When the Chopins were living in one of the professorial apartments at Casimir Palace, they established a warm friendship with the Kolbergs, who lived on the ground floor of the building. In later years, the Kolbergs moved into a rented apartment on the corner of ul. Krakowskie Przedmieście and ul. Oboźna.
The head of the family, Juliusz Kolberg, was a cartographer, surveyor and Warsaw University lecturer. He befriended Kazimierz Brodziński, who remembered him as a ‘gentle and straightforward’ person: ‘Colberg [sic] wrote poems in German […]’, noted Brodziński. ‘They were all inspired with that angelic purity of feeling, with that longing for a more elevated world. […] There was patience, perseverance and gentleness in his manner. […]
‘Surrounded by six children, in his meagre lodgings, amid piles of paper and surveying instruments, he worked patiently with the most gentle resignation, detached from the poetic freedom and views of nature that he so loved’.
Of the six children mentioned, Fryderyk was especially friendly with Juliusz’s three sons, Wilhelm, Oskar and Antoni.

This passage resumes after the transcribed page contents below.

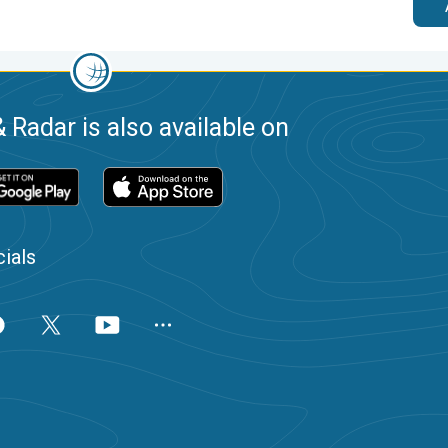
 Radar is also available on
ials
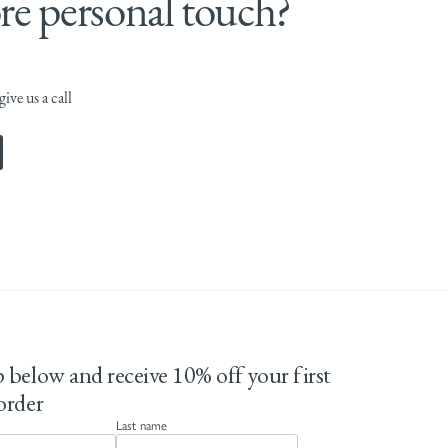
e personal touch?
ive us a call
 below and receive 10% off your first
order
Last name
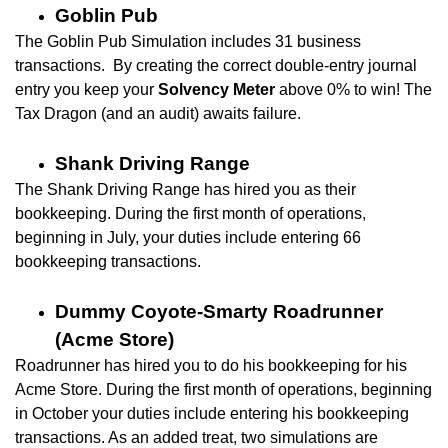
Goblin Pub
The Goblin Pub Simulation includes
31 business
transactions. By creating the correct double-entry journal
entry you keep your
Solvency Meter
above 0% to win! The
Tax Dragon (and an audit) awaits failure.
Shank Driving Range
The Shank Driving Range has hired you as their
bookkeeping. During the first month of operations,
beginning in July, your duties include entering 66
bookkeeping transactions.
Dummy Coyote-Smarty Roadrunner
(Acme Store)
Roadrunner has hired you to do his bookkeeping for his
Acme Store. During the first month of operations, beginning
in October your duties include entering his bookkeeping
transactions. As an added treat, two simulations are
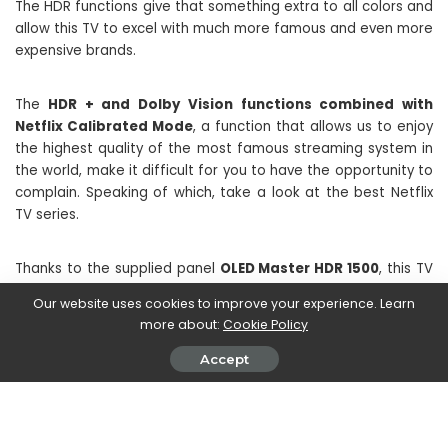
The HDR functions give that something extra to all colors and
allow this TV to excel with much more famous and even more
expensive brands.
The
HDR + and Dolby Vision functions combined with
Netflix Calibrated Mode
, a function that allows us to enjoy
the highest quality of the most famous streaming system in
the world, make it difficult for you to have the opportunity to
complain. Speaking of which, take a look at the best Netflix
TV series.
Thanks to the supplied panel
OLED Master HDR 1500
, this TV
boasts warm colors and almost perfectly illuminated! After
Our website uses cookies to improve your experience. Learn
spending hours viewing all kinds of content, we can only give
more about:
Cookie Policy
full marks to the colors and images reproduced by this 4K
OLED panel.
Accept
In a nutshell we really have nothing to complain about the
video part of this TV.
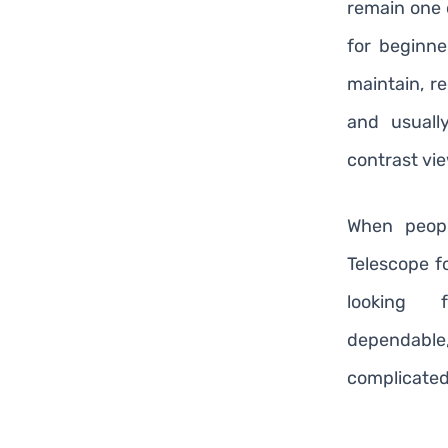
remain one 
for beginne
maintain, re
and usuall
contrast vi
When peopl
Telescope f
looking 
dependable
complicated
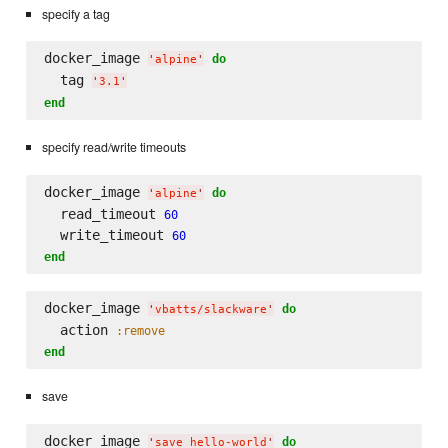
specify a tag
docker_image 
do
'
alpine
'
  tag 
'
3.1
'
end
specify read/write timeouts
docker_image 
do
'
alpine
'
  read_timeout 
60
  write_timeout 
60
end
docker_image 
do
'
vbatts/slackware
'
  action 
:remove
end
save
docker_image 
do
'
save hello-world
'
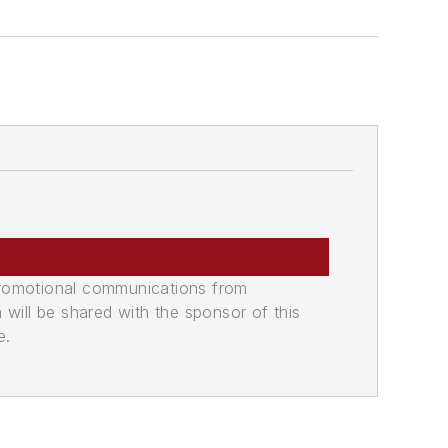
promotional communications from
n will be shared with the sponsor of this
e.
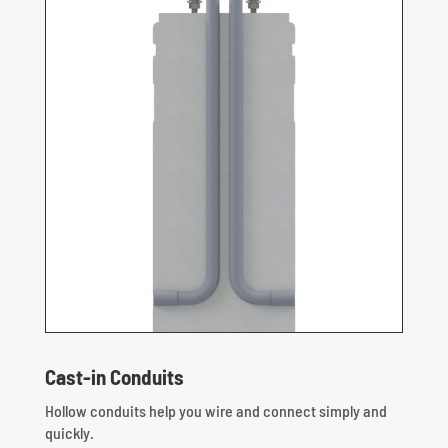
Cast-in Conduits
Hollow conduits help you wire and connect simply and
quickly.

Chopin presented or dedicated several works to Wilhelm (a future cartographer, metrologist and road and bridge engineer, who wrote to him in Szafarnia ‘with only half his pen’): the Mazurka in A flat major, Op. 7 No. 4, Waltz in B minor, Op. 69 No. 2 and Polonaise in B flat minor (Adieu à Guillaume Colberg [Farewell to Wilhelm Kolberg]). Oskar was an outstanding ethnologist, who wrote the multi-volume work Lud [The common folk]. While he never got to finish the study on Chopin he was planning, the wealth of materials he collected proved to be of invaluable assistance to two of Chopin’s earliest biographers: Maurycy Karasowski and Marceli Antoni Szulc. Antoni was a talented painter, who completed a portrait of Chopin in Paris in early 1848. He also painted several watercolours that are now lost but known to us through reproductions, as well as a sketch of the interior of the Chopins’ living room in Krasiński Palace.
Chopin came to the Kolberg residence on the corner of ul. Krakowskie Przedmieście and ul. Oboźna for English lessons with Julian Fontana and Wilhelm. Their teacher was a man of Irish extraction named McCartney, who was well known in the capital at the time. ‘These lessons’, Wilhelm remembered later, ‘came to life with endless ideas, gestures and pranks that, for the most part, were Chopin’s doing’.